Medium vs Hard: Head-to-Head

Metric Instruct (medium) Instruct (hard) Change
Final Reward 1.460 1.462 +0.1%
Payoff 1.000 1.000 Same
Quality 0.646 0.665 +2.9%
Diversity 0.645 0.725 +12.4%
Reputation 0.566 0.491 -13.3%
Training Time ~19 hours ~16 hours Faster

What This Means

Hard difficulty didn't hurt. The model matched medium on total reward (1.462 vs 1.460) and actually improved on diversity (0.725 vs 0.645) and quality (0.665 vs 0.646). This was unexpected — we anticipated the harder environment would create a meaningful performance gap.

Diversity is highest on hard. At 0.725, this is the best diversity score across all runs. The harder environment may force the model to use a wider range of actions to cope with deceptive bots, which the diversity metric rewards. On medium difficulty, the model could afford to specialize; on hard, specialization is riskier.

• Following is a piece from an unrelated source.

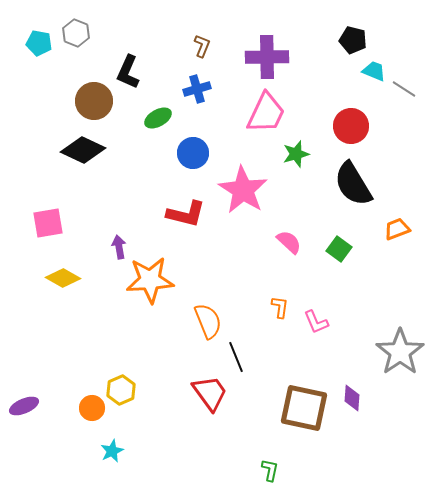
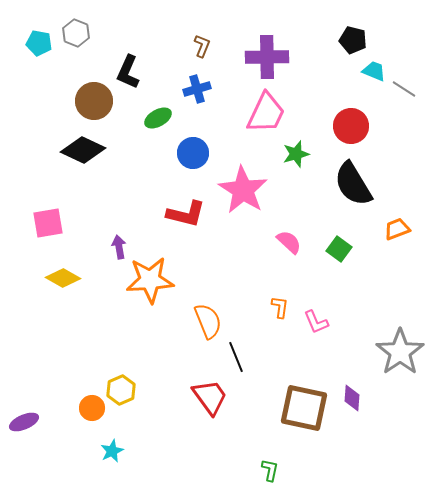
red trapezoid: moved 4 px down
purple ellipse: moved 16 px down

Reputation is the casualty. Reputation dropped to 0.491, the lowest across all runs. With more deceptive bots, it's harder to build trust — the model's proposals get rejected more often, and deceptive counterparties damage mutual reputation. This confirms reputation as the key metric to target in future runs.

Quality improved over medium. This is counterintuitive — harder scenarios should be harder to do well on. One hypothesis: the harder environment provides stronger learning signal for quality, since low-quality submissions get punished more severely by stricter governance. The model learns to write better submissions because it has to.

The environment may need a harder "hard." If the model can match medium-difficulty performance on hard with no additional training tricks, the difficulty gap may not be large enough. Future work could add an "extreme" difficulty tier or make hard difficulty meaningfully more challenging.

Reputation Weight Boost: Higher Reward, Stubborn Reputation

Reputation was the weakest metric across every run (0.491–0.566), so we increased its weight from 0.3 to 0.5 — the highest it's been since v0.1. Same Instruct model, hard difficulty, v0.2.3 environment.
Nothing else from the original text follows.